Psychologen beschreiben solche Loops mit dem Wort „Rumination“. Es bezeichnet auch das Wiederkäuen der Kühe. Während aber das Rind dabei aus nährstoffarmem Gras Zucker und Eiweißbausteine gewinnt, hilft Rumination dem rechten Denken nicht weiter: Sie zieht es immer tiefer in sein Problem hinein.

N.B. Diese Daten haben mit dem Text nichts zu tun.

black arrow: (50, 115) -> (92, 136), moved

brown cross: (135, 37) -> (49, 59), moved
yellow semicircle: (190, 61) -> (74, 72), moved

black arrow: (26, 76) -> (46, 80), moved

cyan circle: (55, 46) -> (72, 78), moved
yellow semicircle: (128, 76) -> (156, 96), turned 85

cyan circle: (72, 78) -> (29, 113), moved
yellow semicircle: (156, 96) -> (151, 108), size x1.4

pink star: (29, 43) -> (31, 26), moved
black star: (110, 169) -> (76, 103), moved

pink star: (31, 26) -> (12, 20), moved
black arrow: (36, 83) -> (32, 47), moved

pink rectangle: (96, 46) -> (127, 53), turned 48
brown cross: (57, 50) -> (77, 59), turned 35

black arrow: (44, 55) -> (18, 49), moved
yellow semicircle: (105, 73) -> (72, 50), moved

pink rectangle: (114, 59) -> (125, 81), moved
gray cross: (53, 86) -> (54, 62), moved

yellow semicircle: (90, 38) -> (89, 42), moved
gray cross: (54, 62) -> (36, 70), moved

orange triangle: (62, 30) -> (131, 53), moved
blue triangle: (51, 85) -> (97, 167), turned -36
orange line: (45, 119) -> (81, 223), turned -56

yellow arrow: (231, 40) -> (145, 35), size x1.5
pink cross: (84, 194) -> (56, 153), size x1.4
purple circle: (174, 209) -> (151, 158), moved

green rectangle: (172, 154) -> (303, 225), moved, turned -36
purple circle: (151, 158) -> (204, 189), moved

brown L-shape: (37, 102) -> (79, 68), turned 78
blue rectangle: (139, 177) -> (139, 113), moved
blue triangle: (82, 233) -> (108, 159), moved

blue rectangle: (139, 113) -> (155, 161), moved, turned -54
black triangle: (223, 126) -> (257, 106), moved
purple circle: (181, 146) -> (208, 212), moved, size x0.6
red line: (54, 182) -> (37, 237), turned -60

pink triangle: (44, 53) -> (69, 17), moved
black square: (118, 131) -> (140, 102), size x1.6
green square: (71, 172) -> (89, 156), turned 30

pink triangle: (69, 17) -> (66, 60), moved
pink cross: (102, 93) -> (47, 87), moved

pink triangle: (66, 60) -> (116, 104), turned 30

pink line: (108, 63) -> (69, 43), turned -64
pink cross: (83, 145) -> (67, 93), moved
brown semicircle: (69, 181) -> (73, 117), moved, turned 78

Rechtes Denken zeichnet sich vor allem durch zwei Eigenschaften aus: Abstraktheit und Selbstfokussierung. So wird das Problem weder gelöst noch emotional verarbeitet. Die Schleifen sehen Psychologen mittlerweile als Form von Vermeidung. Die Grübler wollen keine Antwort finden, weil die Antwort zu schmerzhaft sein könnte. Es ist deshalb leichter für sie, auf einer abstrakt kreisenden Ebene zu bleiben.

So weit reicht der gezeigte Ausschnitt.